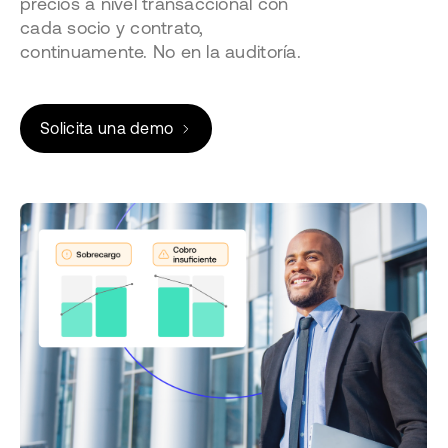
precios a nivel transaccional con
cada socio y contrato,
continuamente. No en la auditoría.
Solicita una demo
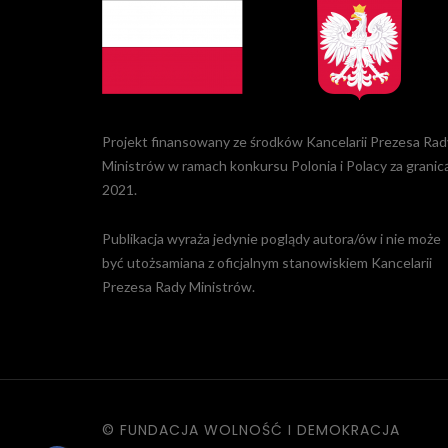
Projekt finansowany ze środków Kancelarii Prezesa Rad
Ministrów w ramach konkursu Polonia i Polacy za granic
2021.
Publikacja wyraża jedynie poglądy autora/ów i nie może
być utożsamiana z oficjalnym stanowiskiem Kancelarii
Prezesa Rady Ministrów.
© FUNDACJA WOLNOŚĆ I DEMOKRACJA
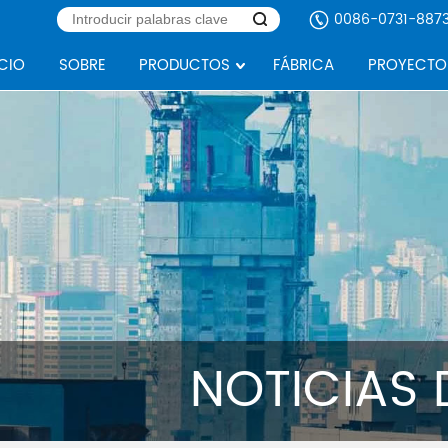
0086-0731-887
ICIO
SOBRE
PRODUCTOS
FÁBRICA
PROYECTO
NOTICIAS 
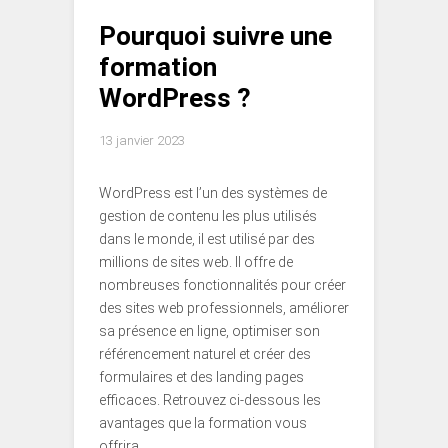
Pourquoi suivre une
formation
WordPress ?
13 janvier 2023
WordPress est l’un des systèmes de
gestion de contenu les plus utilisés
dans le monde, il est utilisé par des
millions de sites web. Il offre de
nombreuses fonctionnalités pour créer
des sites web professionnels, améliorer
sa présence en ligne, optimiser son
référencement naturel et créer des
formulaires et des landing pages
efficaces. Retrouvez ci-dessous les
avantages que la formation vous
offrira.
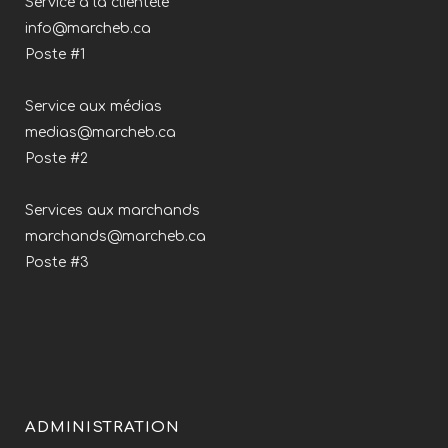
Service à la clientèle
info@marcheb.ca
Poste #1
Service aux médias
medias@marcheb.ca
Poste #2
Services aux marchands
marchands@marcheb.ca
Poste #3
ADMINISTRATION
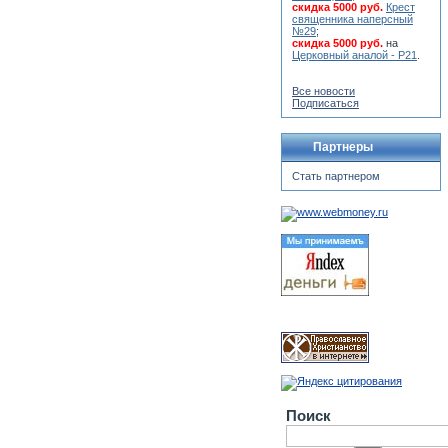
скидка 5000 руб.
Крест
священника наперсный
№29
;
скидка 5000 руб.
на
Церковный аналой - Р21
.
Все новости
Подписаться
Партнеры
Стать партнером
Поиск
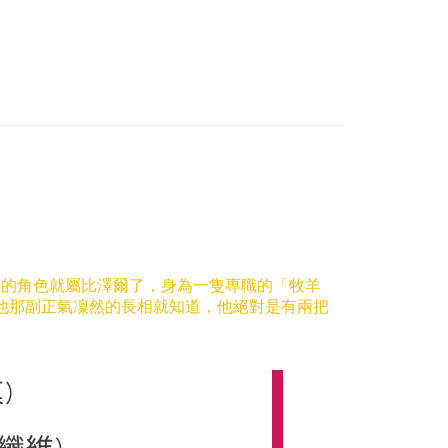
の人気商品
が完了すると、携帯に支払い通知のSMSが届きます。アプリ会
、AFTEE アプリプッシュ通知が届きます。
系列｜笑笑羊
比澤爾牧羊犬
$100、NT$990以上で送料無料
け取り時のお支払いは不要です。商品を確かめてから、SMSま
寸分類
大型玩偶｜50cm+
の通知に従って、4大コンビニ、またはATM/オンラインバンキ
送料を確認
支払いください。
限は最短で 14 日以内ですので、ご注意ください。AFTEE ア
ンロードして AFTEE 会員になるとお支払い期限を最長 45 日
延長できます。
は、ショップが請求した期日と、AFTEEで延長できる日数を
されます。AFTEEで注文すると、商品を受け取るまで支払い
長できますが、商品を期限内に受け取れない場合があります
約商品や商品到着日が比較的遅い商品）。そのため、商品到着
わらず、AFTEEで指定された期限内にお支払いください。
煩的角色就屬比澤爾了，
身為一隻專職的「牧羊
他那副正氣凜然的長相就知道，他絕對是有兩把
い限度額
AFTEEを ご利用の際に、認証結果及び当社の審査の結果に基づ
額が設定されます。
は最低NT$20です。
台湾の会員のみご利用いただけます。
約「AFTEE代金後払い」（以下当サービスという）はネット
ョンズ（以下 AFTEE という）が提供し、AFTEEが代金を徴収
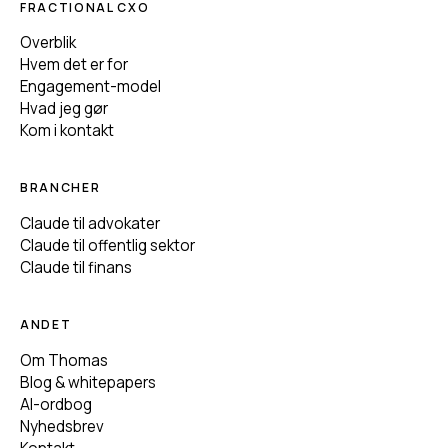
FRACTIONAL CXO
Overblik
Hvem det er for
Engagement-model
Hvad jeg gør
Kom i kontakt
BRANCHER
Claude til advokater
Claude til offentlig sektor
Claude til finans
ANDET
Om Thomas
Blog & whitepapers
AI-ordbog
Nyhedsbrev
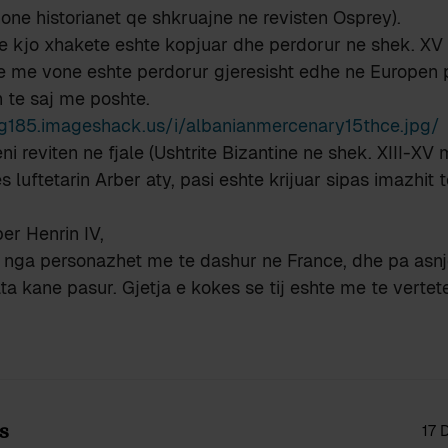
one historianet qe shkruajne ne revisten Osprey).
e kjo xhakete eshte kopjuar dhe perdorur ne shek. XV 
he me vone eshte perdorur gjeresisht edhe ne Europen 
 te saj me poshte.
mg185.imageshack.us/i/albanianmercenary15thce.jpg/
ni reviten ne fjale (Ushtrite Bizantine ne shek. XIII-XV
 luftetarin Arber aty, pasi eshte krijuar sipas imazhit 
per Henrin IV,
e nga personazhet me te dashur ne France, dhe pa asn
ta kane pasur. Gjetja e kokes se tij eshte me te vertet
s
17 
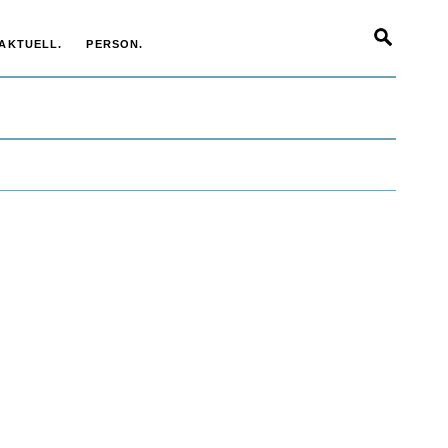
AKTUELL.
PERSON.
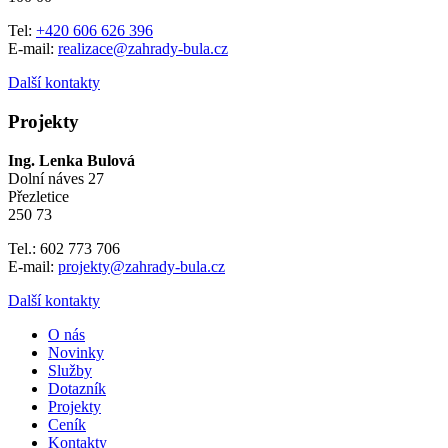
Tel:
+420 606 626 396
E-mail:
realizace@zahrady-bula.cz
Další kontakty
Projekty
Ing. Lenka Bulová
Dolní náves 27
Přezletice
250 73
Tel.: 602 773 706
E-mail:
projekty@zahrady-bula.cz
Další kontakty
O nás
Novinky
Služby
Dotazník
Projekty
Ceník
Kontakty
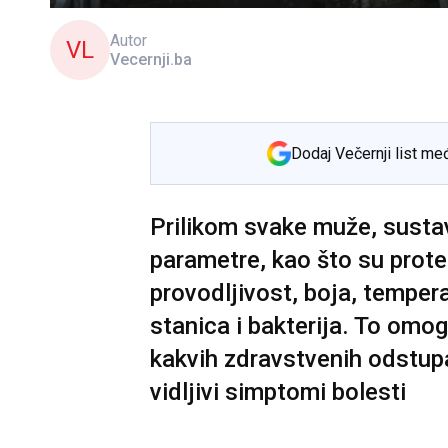
Autor
VL
Vecernji.ba
Dodaj Večernji list me
Prilikom svake muže, sustav
parametre, kao što su prote
provodljivost, boja, temper
stanica i bakterija. To omog
kakvih zdravstvenih odstupa
vidljivi simptomi bolesti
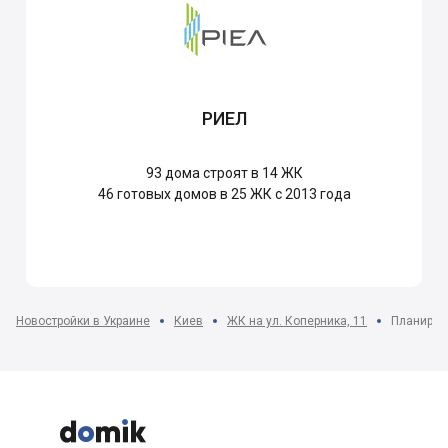
РИЕЛ
93
дома строят в 14 ЖК
46
готовых домов в 25 ЖК с 2013 года
Новостройки в Украине
Киев
ЖК на ул. Коперника, 11
Планиров



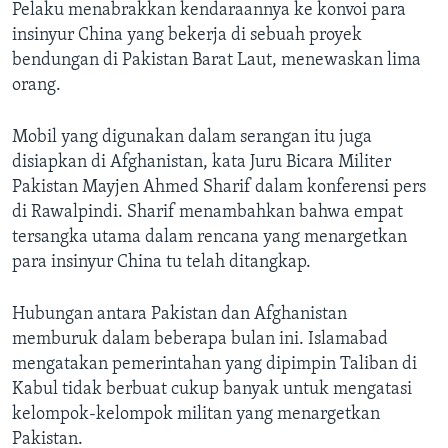
Pelaku menabrakkan kendaraannya ke konvoi para
insinyur China yang bekerja di sebuah proyek
bendungan di Pakistan Barat Laut, menewaskan lima
orang.
Mobil yang digunakan dalam serangan itu juga
disiapkan di Afghanistan, kata Juru Bicara Militer
Pakistan Mayjen Ahmed Sharif dalam konferensi pers
di Rawalpindi. Sharif menambahkan bahwa empat
tersangka utama dalam rencana yang menargetkan
para insinyur China tu telah ditangkap.
Hubungan antara Pakistan dan Afghanistan
memburuk dalam beberapa bulan ini. Islamabad
mengatakan pemerintahan yang dipimpin Taliban di
Kabul tidak berbuat cukup banyak untuk mengatasi
kelompok-kelompok militan yang menargetkan
Pakistan.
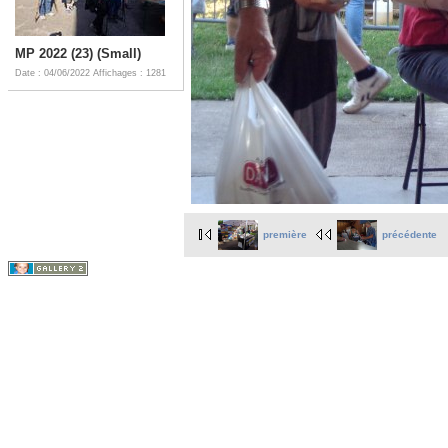
MP 2022 (23) (Small)
Date : 04/06/2022
Affichages : 1281
première
précédente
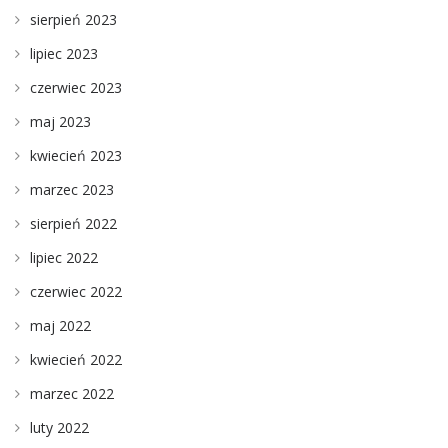
sierpień 2023
lipiec 2023
czerwiec 2023
maj 2023
kwiecień 2023
marzec 2023
sierpień 2022
lipiec 2022
czerwiec 2022
maj 2022
kwiecień 2022
marzec 2022
luty 2022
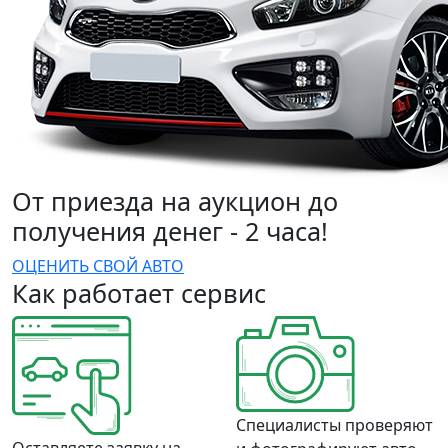
От приезда на аукцион до
получения денег - 2 часа!
ОЦЕНИТЬ СВОЙ АВТО
Как работает сервис
Специалисты проверяют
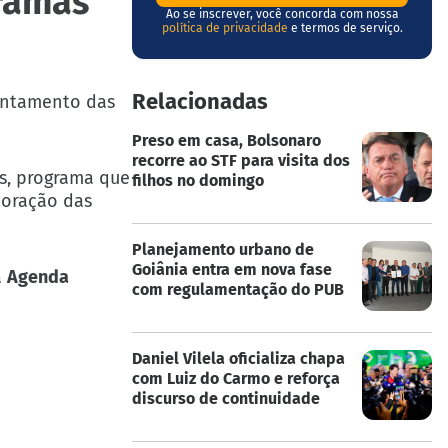
ramas
Ao se inscrever, você concorda com nossa
política de privacidade
e termos de serviço.
Relacionadas
rentamento das
Preso em casa, Bolsonaro
recorre ao STF para visita dos
s, programa que
filhos no domingo
aboração das
Planejamento urbano de
Goiânia entra em nova fase
a
Agenda
com regulamentação do PUB
Daniel Vilela oficializa chapa
com Luiz do Carmo e reforça
discurso de continuidade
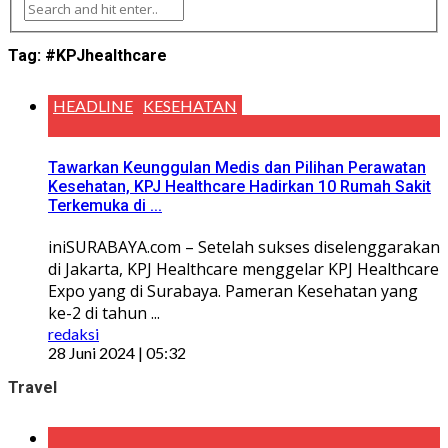
Tag:
#KPJhealthcare
HEADLINE
KESEHATAN
Tawarkan Keunggulan Medis dan Pilihan Perawatan
Kesehatan, KPJ Healthcare Hadirkan 10 Rumah Sakit
Terkemuka di ...
iniSURABAYA.com – Setelah sukses diselenggarakan
di Jakarta, KPJ Healthcare menggelar KPJ Healthcare
Expo yang di Surabaya. Pameran Kesehatan yang
ke-2 di tahun ...
redaksi
28 Juni 2024 | 05:32
Travel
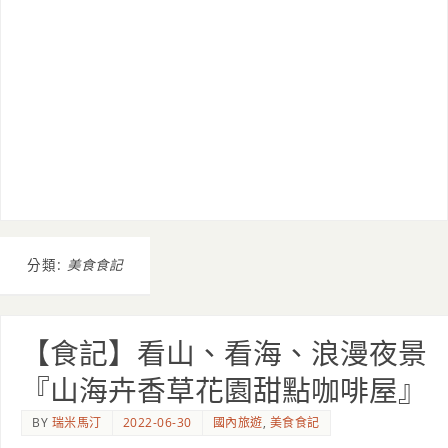
分類:
美食食記
【食記】看山、看海、浪漫夜景
『山海卉香草花園甜點咖啡屋』
BY
瑞米馬汀
2022-06-30
國內旅遊
,
美食食記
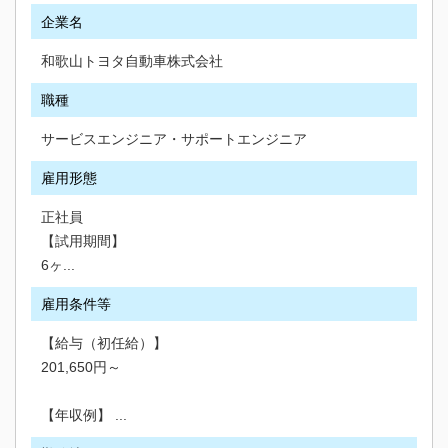
企業名
和歌山トヨタ自動車株式会社
職種
サービスエンジニア・サポートエンジニア
雇用形態
正社員
【試用期間】
6ヶ...
雇用条件等
【給与（初任給）】
201,650円～
【年収例】 ...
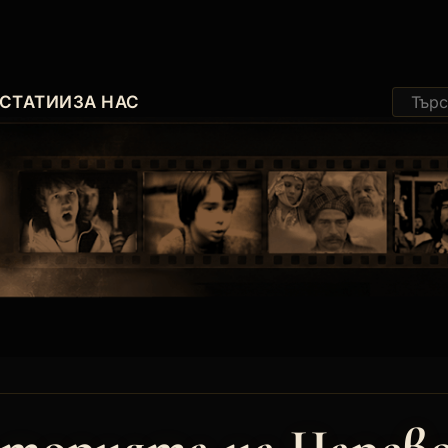
СТАТИИ
ЗА НАС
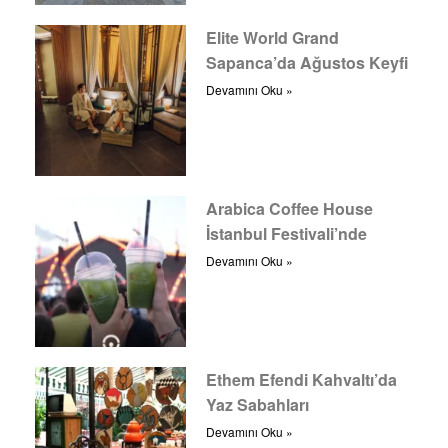
Elite World Grand
Sapanca’da Ağustos Keyfi
Devamını Oku »
Arabica Coffee House
İstanbul Festivali’nde
Devamını Oku »
Ethem Efendi Kahvaltı’da
Yaz Sabahları
Devamını Oku »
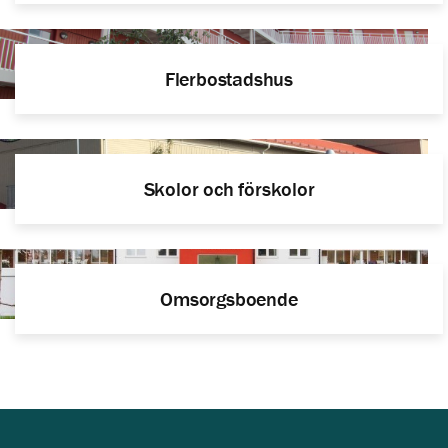
Flerbostadshus
Skolor och förskolor
Omsorgsboende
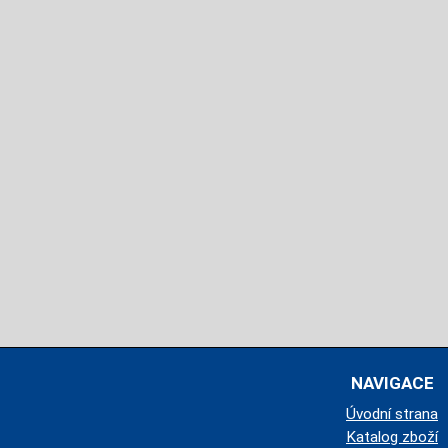
NAVIGACE
Úvodní strana
Katalog zboží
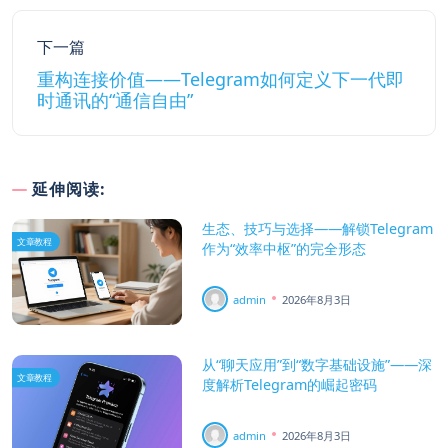
下一篇
重构连接价值——Telegram如何定义下一代即
时通讯的“通信自由”
延伸阅读:
生态、技巧与选择——解锁Telegram
文章教程
作为“效率中枢”的完全形态
admin
2026年8月3日
从“聊天应用”到“数字基础设施”——深
文章教程
度解析Telegram的崛起密码
admin
2026年8月3日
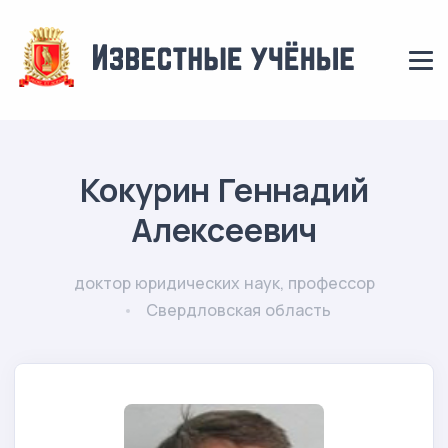
Кокурин Геннадий
Алексеевич
доктор юридических наук, профессор
Свердловская область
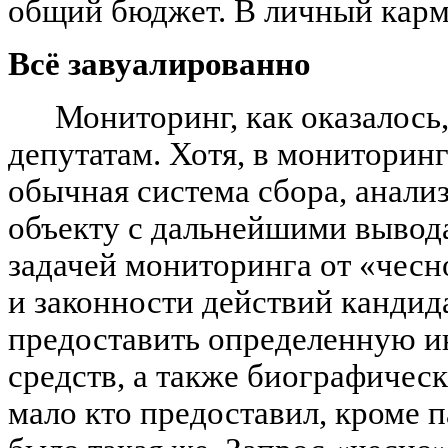
общий бюджет. В личный карма
Всё завуалированно
Мониторинг, как оказалось
депутатам. Хотя, в мониторинг
обычная система сбора, анал
объекту с дальнейшими вывода
задачей мониторинга от «чесн
и законности действий кандид
предоставить определенную 
средств, а также биографичес
мало кто предоставил, кроме п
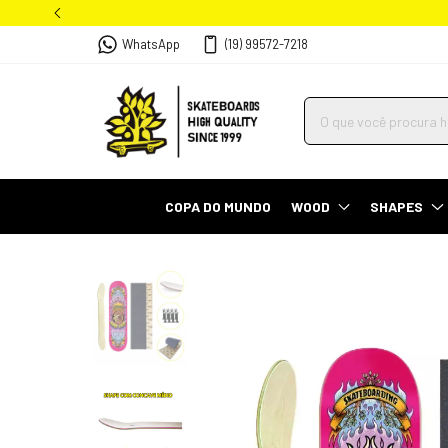
WhatsApp
(19) 99572-7218
COPA DO MUNDO
WOOD
SHAPES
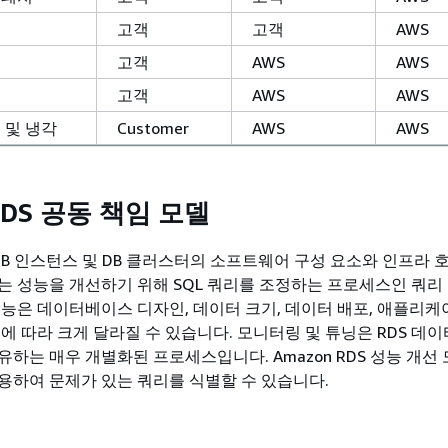
고객
고객
AWS
리
고객
AWS
AWS
고객
AWS
AWS
 및 냉각
Customer
AWS
AWS
RDS 공동 책임 모델
는 DB 인스턴스 및 DB 클러스터의 소프트웨어 구성 요소와 인프라 
는 성능을 개선하기 위해 SQL 쿼리를 조정하는 프로세스인 쿼리
성능은 데이터베이스 디자인, 데이터 크기, 데이터 배포, 애플리케
턴에 따라 크게 달라질 수 있습니다. 모니터링 및 튜닝은 RDS 
유하는 매우 개별화된 프로세스입니다. Amazon RDS 성능 개선
용하여 문제가 있는 쿼리를 식별할 수 있습니다.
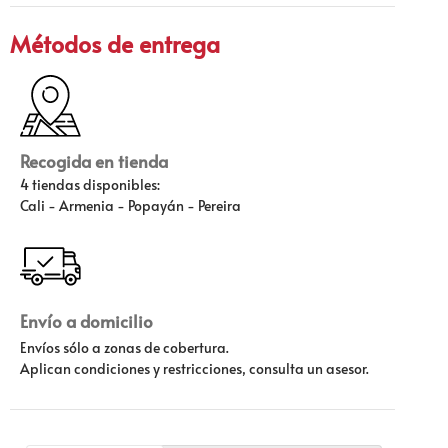
Métodos de entrega
Recogida en tienda
4 tiendas disponibles:
Cali - Armenia - Popayán - Pereira
Envío a domicilio
Envíos sólo a zonas de cobertura.
Aplican condiciones y restricciones, consulta un asesor.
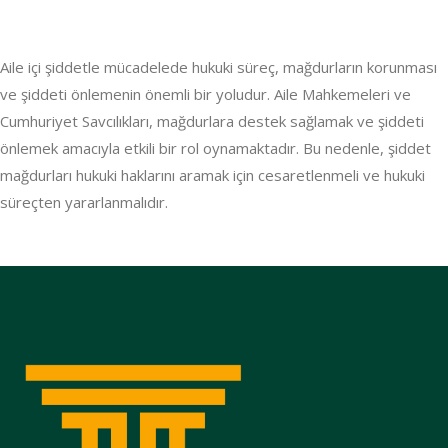
Aile içi şiddetle mücadelede hukuki süreç, mağdurların korunması
ve şiddeti önlemenin önemli bir yoludur. Aile Mahkemeleri ve
Cumhuriyet Savcılıkları, mağdurlara destek sağlamak ve şiddeti
önlemek amacıyla etkili bir rol oynamaktadır. Bu nedenle, şiddet
mağdurları hukuki haklarını aramak için cesaretlenmeli ve hukuki
süreçten yararlanmalıdır.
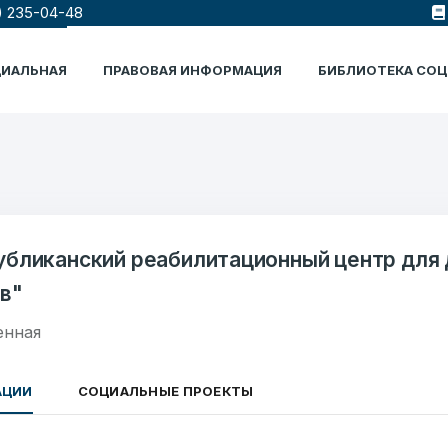
) 235-04-48
ЦИАЛЬНАЯ
ПРАВОВАЯ ИНФОРМАЦИЯ
БИБЛИОТЕКА СО
убликанский реабилитационный центр для 
в"
енная
АЦИИ
СОЦИАЛЬНЫЕ ПРОЕКТЫ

* Task instructions
None of the pictures belong in the copy. Write out exactly the lines from the line that holds "süreçten yararlanmalıdır." through the last line of the listing above, both ends included.

* Output of the exercise
süreçten yararlanmalıdır.
) 235-04-48
ЦИАЛЬНАЯ
ПРАВОВАЯ ИНФОРМАЦИЯ
БИБЛИОТЕКА СО
убликанский реабилитационный центр для 
в"
енная
АЦИИ
СОЦИАЛЬНЫЕ ПРОЕКТЫ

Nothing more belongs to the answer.